▸ EXERCISE DIRECTIONS:
Comb through the entries for "Комитета" and pull out each line that holds it.
-- DATASET ENTRIES follows --
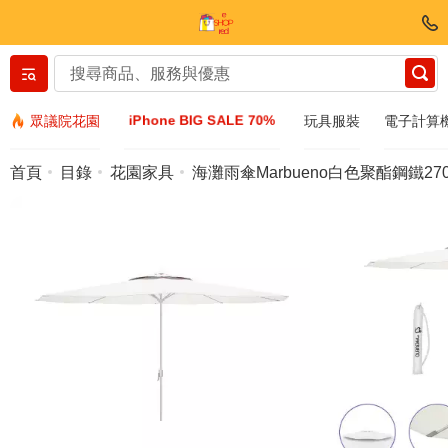
Вернуться назад
iPhone BIG SALE 70%
眾議院花園
玩具服裝
電子計算
服裝和鞋子
首頁
目錄
花園家具
海灘雨傘Marbueno白色聚酯鋼鐵270
配件
太陽鏡
Bijuteria
手表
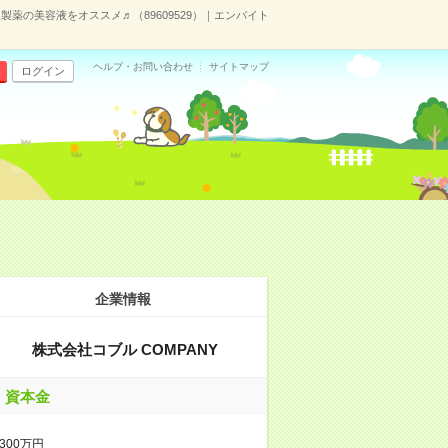
塚製薬の美容液をオススメ♬（89609529）｜エンバイト
ヘルプ・お問い合わせ
サイトマップ
ログイン
企業情報
株式会社コブル COMPANY
資本金
300万円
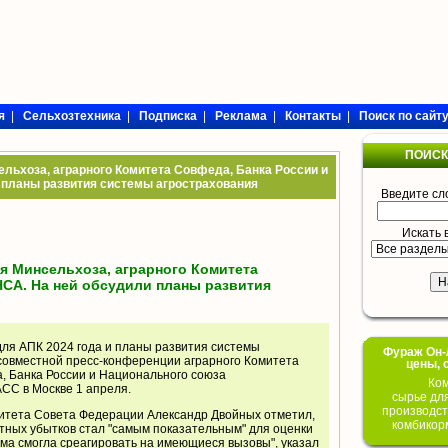
я
|
Сельхозтехника
|
Подписка
|
Реклама
|
Контакты
|
Поиск по сайт
ПОИСК
льхоза, аграрного Комитета Совфеда, Банка России и
 планы развития системы агрострахования
Введите сл
Искать 
 Минсельхоза, аграрного Комитета
НСА. На ней обсудили планы развития
для АПК 2024 года и планы развития системы
Фураж Он-Л
совместной пресс-конференции аграрного Комитета
цены, 
, Банка России и Национального союза
Ком
АСС в Москве 1 апреля.
сырье дл
производст
итета Совета Федерации Александр Двойных отметил,
комбикор
нтных убытков стал "самым показательным" для оценки
ма смогла среагировать на имеющиеся вызовы", указал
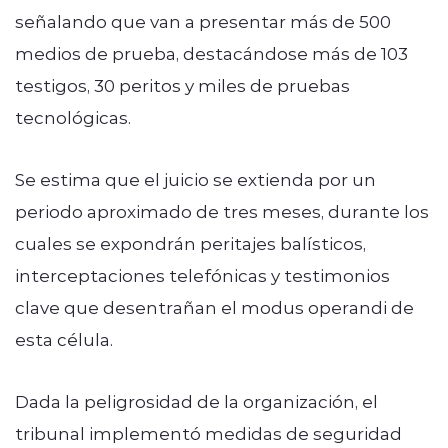
señalando que van a presentar más de 500
medios de prueba, destacándose más de 103
testigos, 30 peritos y miles de pruebas
tecnológicas.
Se estima que el juicio se extienda por un
periodo aproximado de tres meses, durante los
cuales se expondrán peritajes balísticos,
interceptaciones telefónicas y testimonios
clave que desentrañan el modus operandi de
esta célula.
Dada la peligrosidad de la organización, el
tribunal implementó medidas de seguridad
-- DATASET ENTRIES concluded --
▸ RESPONSE TO THIS TASK:
льхоза, аграрного Комитета Совфеда, Банка России и
 Минсельхоза, аграрного Комитета
совместной пресс-конференции аграрного Комитета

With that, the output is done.